→ **SOURCE MATERIAL**
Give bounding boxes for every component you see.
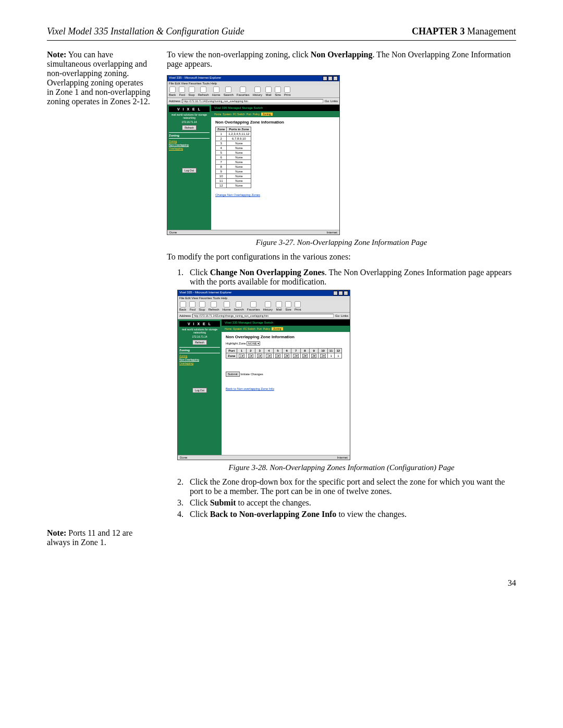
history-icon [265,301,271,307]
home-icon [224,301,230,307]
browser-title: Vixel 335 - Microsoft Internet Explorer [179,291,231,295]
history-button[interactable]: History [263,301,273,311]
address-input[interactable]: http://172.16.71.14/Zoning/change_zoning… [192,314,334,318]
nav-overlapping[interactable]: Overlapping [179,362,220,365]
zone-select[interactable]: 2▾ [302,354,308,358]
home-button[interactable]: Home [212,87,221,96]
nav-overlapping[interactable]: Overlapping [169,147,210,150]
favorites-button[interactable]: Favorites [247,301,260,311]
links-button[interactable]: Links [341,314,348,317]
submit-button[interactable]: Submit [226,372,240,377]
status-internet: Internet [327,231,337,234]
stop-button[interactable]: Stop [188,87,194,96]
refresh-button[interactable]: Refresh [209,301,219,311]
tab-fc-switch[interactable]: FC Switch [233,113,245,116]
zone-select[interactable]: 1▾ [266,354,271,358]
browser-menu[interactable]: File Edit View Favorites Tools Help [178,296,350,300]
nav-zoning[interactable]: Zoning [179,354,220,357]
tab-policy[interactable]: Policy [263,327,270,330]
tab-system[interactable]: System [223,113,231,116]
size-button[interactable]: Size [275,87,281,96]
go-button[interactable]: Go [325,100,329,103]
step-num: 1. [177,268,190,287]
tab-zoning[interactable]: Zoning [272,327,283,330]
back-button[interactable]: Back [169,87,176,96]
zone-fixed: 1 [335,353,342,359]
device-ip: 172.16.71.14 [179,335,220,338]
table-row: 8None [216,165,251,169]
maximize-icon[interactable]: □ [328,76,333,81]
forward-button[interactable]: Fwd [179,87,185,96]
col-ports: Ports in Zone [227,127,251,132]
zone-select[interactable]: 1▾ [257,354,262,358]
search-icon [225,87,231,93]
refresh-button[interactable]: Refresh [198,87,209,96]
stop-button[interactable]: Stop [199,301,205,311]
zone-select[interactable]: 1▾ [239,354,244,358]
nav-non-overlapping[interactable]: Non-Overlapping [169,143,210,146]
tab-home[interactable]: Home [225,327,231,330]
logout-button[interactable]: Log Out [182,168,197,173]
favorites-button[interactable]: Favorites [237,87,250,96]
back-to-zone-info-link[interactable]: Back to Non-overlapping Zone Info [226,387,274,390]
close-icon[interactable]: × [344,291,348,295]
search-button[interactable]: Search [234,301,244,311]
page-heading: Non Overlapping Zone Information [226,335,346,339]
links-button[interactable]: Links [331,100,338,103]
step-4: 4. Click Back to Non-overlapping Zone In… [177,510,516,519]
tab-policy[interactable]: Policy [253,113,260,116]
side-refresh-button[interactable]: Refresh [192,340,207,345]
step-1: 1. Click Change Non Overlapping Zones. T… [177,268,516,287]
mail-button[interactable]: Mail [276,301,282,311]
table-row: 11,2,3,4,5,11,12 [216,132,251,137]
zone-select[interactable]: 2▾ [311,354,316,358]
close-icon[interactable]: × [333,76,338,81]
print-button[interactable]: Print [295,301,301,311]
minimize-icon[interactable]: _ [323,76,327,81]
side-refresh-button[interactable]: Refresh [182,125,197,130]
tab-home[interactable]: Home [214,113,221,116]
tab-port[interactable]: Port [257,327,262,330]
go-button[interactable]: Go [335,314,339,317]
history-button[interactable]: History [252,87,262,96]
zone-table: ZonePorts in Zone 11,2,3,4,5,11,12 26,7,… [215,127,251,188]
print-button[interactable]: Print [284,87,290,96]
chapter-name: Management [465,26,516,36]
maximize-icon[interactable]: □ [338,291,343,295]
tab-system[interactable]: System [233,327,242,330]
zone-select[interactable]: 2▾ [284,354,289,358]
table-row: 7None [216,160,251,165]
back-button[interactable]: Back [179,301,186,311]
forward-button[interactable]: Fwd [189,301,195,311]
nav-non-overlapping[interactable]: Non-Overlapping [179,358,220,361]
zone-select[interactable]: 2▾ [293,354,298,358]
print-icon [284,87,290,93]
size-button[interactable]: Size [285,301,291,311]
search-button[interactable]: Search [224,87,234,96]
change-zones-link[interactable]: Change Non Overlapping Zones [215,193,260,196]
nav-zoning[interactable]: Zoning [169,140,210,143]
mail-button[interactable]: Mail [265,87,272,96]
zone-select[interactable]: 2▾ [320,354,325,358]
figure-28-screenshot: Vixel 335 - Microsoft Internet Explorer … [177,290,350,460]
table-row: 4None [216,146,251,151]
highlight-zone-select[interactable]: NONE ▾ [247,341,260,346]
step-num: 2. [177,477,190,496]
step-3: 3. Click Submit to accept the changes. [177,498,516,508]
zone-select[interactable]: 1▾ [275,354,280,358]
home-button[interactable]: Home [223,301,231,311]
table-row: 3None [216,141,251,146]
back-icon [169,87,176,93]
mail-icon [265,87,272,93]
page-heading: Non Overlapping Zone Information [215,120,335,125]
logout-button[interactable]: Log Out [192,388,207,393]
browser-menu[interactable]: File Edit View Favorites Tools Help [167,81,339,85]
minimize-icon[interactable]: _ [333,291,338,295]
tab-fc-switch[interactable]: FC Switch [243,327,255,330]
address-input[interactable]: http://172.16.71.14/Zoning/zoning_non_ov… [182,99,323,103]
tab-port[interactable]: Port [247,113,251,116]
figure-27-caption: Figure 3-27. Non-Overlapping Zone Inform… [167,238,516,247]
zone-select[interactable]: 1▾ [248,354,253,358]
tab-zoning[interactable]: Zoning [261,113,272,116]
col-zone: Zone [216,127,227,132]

→ **PROBLEM STATEMENT**
The full text of the data above, exact and without pictures, is what to return.

→ **OUTPUT FOR THIS TASK**
Give bounding boxes for every component you see.
history-icon [265,301,271,307]
home-icon [224,301,230,307]
browser-title: Vixel 335 - Microsoft Internet Explorer [179,291,231,295]
history-button[interactable]: History [263,301,273,311]
address-input[interactable]: http://172.16.71.14/Zoning/change_zoning… [192,314,334,318]
nav-overlapping[interactable]: Overlapping [179,362,220,365]
zone-select[interactable]: 2▾ [302,354,308,358]
home-button[interactable]: Home [212,87,221,96]
nav-overlapping[interactable]: Overlapping [169,147,210,150]
favorites-button[interactable]: Favorites [247,301,260,311]
links-button[interactable]: Links [341,314,348,317]
submit-button[interactable]: Submit [226,372,240,377]
status-internet: Internet [327,231,337,234]
stop-button[interactable]: Stop [188,87,194,96]
refresh-button[interactable]: Refresh [209,301,219,311]
tab-fc-switch[interactable]: FC Switch [233,113,245,116]
zone-select[interactable]: 1▾ [266,354,271,358]
browser-menu[interactable]: File Edit View Favorites Tools Help [178,296,350,300]
nav-zoning[interactable]: Zoning [179,354,220,357]
tab-policy[interactable]: Policy [263,327,270,330]
tab-system[interactable]: System [223,113,231,116]
size-button[interactable]: Size [275,87,281,96]
go-button[interactable]: Go [325,100,329,103]
step-num: 1. [177,268,190,287]
tab-zoning[interactable]: Zoning [272,327,283,330]
back-button[interactable]: Back [169,87,176,96]
zone-fixed: 1 [335,353,342,359]
device-ip: 172.16.71.14 [179,335,220,338]
table-row: 8None [216,165,251,169]
maximize-icon[interactable]: □ [328,76,333,81]
forward-button[interactable]: Fwd [179,87,185,96]
col-ports: Ports in Zone [227,127,251,132]
zone-select[interactable]: 1▾ [257,354,262,358]
search-icon [225,87,231,93]
refresh-button[interactable]: Refresh [198,87,209,96]
stop-button[interactable]: Stop [199,301,205,311]
zone-select[interactable]: 1▾ [239,354,244,358]
nav-non-overlapping[interactable]: Non-Overlapping [169,143,210,146]
tab-home[interactable]: Home [225,327,231,330]
logout-button[interactable]: Log Out [182,168,197,173]
favorites-button[interactable]: Favorites [237,87,250,96]
back-to-zone-info-link[interactable]: Back to Non-overlapping Zone Info [226,387,274,390]
close-icon[interactable]: × [344,291,348,295]
search-button[interactable]: Search [234,301,244,311]
page-heading: Non Overlapping Zone Information [226,335,346,339]
links-button[interactable]: Links [331,100,338,103]
step-4: 4. Click Back to Non-overlapping Zone In… [177,510,516,519]
tab-policy[interactable]: Policy [253,113,260,116]
side-refresh-button[interactable]: Refresh [192,340,207,345]
step-1: 1. Click Change Non Overlapping Zones. T… [177,268,516,287]
mail-button[interactable]: Mail [276,301,282,311]
table-row: 11,2,3,4,5,11,12 [216,132,251,137]
zone-select[interactable]: 2▾ [311,354,316,358]
close-icon[interactable]: × [333,76,338,81]
print-button[interactable]: Print [295,301,301,311]
minimize-icon[interactable]: _ [323,76,327,81]
side-refresh-button[interactable]: Refresh [182,125,197,130]
tab-home[interactable]: Home [214,113,221,116]
tab-port[interactable]: Port [257,327,262,330]
go-button[interactable]: Go [335,314,339,317]
history-button[interactable]: History [252,87,262,96]
zone-table: ZonePorts in Zone 11,2,3,4,5,11,12 26,7,… [215,127,251,188]
print-button[interactable]: Print [284,87,290,96]
chapter-name: Management [465,26,516,36]
maximize-icon[interactable]: □ [338,291,343,295]
tab-system[interactable]: System [233,327,242,330]
zone-select[interactable]: 2▾ [284,354,289,358]
table-row: 7None [216,160,251,165]
back-button[interactable]: Back [179,301,186,311]
forward-button[interactable]: Fwd [189,301,195,311]
nav-non-overlapping[interactable]: Non-Overlapping [179,358,220,361]
zone-select[interactable]: 2▾ [293,354,298,358]
print-icon [284,87,290,93]
size-button[interactable]: Size [285,301,291,311]
search-button[interactable]: Search [224,87,234,96]
change-zones-link[interactable]: Change Non Overlapping Zones [215,193,260,196]
nav-zoning[interactable]: Zoning [169,140,210,143]
mail-button[interactable]: Mail [265,87,272,96]
zone-select[interactable]: 2▾ [320,354,325,358]
figure-28-screenshot: Vixel 335 - Microsoft Internet Explorer … [177,290,350,460]
table-row: 4None [216,146,251,151]
highlight-zone-select[interactable]: NONE ▾ [247,341,260,346]
step-num: 2. [177,477,190,496]
step-3: 3. Click Submit to accept the changes. [177,498,516,508]
zone-select[interactable]: 1▾ [275,354,280,358]
home-button[interactable]: Home [223,301,231,311]
table-row: 3None [216,141,251,146]
back-icon [169,87,176,93]
mail-icon [265,87,272,93]
page-heading: Non Overlapping Zone Information [215,120,335,125]
logout-button[interactable]: Log Out [192,388,207,393]
browser-menu[interactable]: File Edit View Favorites Tools Help [167,81,339,85]
minimize-icon[interactable]: _ [333,291,338,295]
tab-fc-switch[interactable]: FC Switch [243,327,255,330]
address-input[interactable]: http://172.16.71.14/Zoning/zoning_non_ov… [182,99,323,103]
tab-port[interactable]: Port [247,113,251,116]
figure-27-caption: Figure 3-27. Non-Overlapping Zone Inform… [167,238,516,247]
zone-select[interactable]: 1▾ [248,354,253,358]
tab-zoning[interactable]: Zoning [261,113,272,116]
col-zone: Zone [216,127,227,132]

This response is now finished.